(TensorRT + Multi-thread + Asynchronous Pipeline)
The system can run significantly faster in offline mode by fully utilizing GPU through pipeline overlap.
This project implements a high-performance edge AI inference system using TensorRT in C++.
A multi-threaded pipeline is designed to decouple capture, preprocessing, inference, and postprocessing.
Cross-frame asynchronous execution enables CPU-GPU overlap, significantly improving throughput.
The system supports:
- Real-time mode (~25 FPS)
- High-throughput mode (~60+ FPS)
Capture → Preprocess → Inference (GPU) → Postprocess → Display
- Multi-thread pipeline
- Thread-safe queues with backpressure control
- Frame dropping strategy for real-time stability
- Producer: continuously captures frames
- Preprocess: letterbox, normalization, CHW conversion
- Inference: TensorRT FP16 execution on GPU
- Postprocess: decode + NMS + rendering
- Consumer: real-time display
Data is passed through Task structures across threads. Frame dropping is applied to ensure real-time performance.

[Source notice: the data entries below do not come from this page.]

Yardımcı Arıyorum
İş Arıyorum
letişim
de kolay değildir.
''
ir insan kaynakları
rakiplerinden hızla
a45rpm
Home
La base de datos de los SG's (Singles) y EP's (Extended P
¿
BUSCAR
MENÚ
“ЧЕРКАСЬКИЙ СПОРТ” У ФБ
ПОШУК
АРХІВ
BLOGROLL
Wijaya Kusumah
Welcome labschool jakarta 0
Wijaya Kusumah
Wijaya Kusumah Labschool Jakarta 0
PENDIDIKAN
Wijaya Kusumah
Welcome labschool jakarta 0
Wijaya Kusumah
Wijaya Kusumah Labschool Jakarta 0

| Precision | Avg Inference Time | Improvement |
|---|---|---|
| FP16 | 4.316 ms | Baseline |
| INT8 | 3.940 ms | ~8.7% Faster |
Performance measured using NVIDIA Nsight Systems:
nsys profile --trace=cuda,nvtx,osrt -o report ./App- Real-time mode: ~25 FPS
- Throughput mode: ~60+ FPS
- Inference (GPU kernel): ~2–3 ms
- Preprocess: ~3 ms
- Postprocess: ~9 ms
| Stage | FPS |
|---|---|
| Single-thread baseline | ~5 FPS |
| Multi-thread pipeline | ~10 FPS |
| TensorRT FP16 inference | ~20 FPS |
| Async pipeline overlap | ~30+ FPS |
- Multi-threaded pipeline with backpressure control
- Cross-frame asynchronous execution (CPU-GPU overlap)
- Double buffering for efficient memory reuse
- TensorRT FP16 acceleration
- Real-time vs high-throughput dual-mode design
- End-to-end performance profiling (CPU + GPU)
- C++
- TensorRT
- CUDA
- OpenCV
- Multi-threading (std::thread, mutex, condition_variable)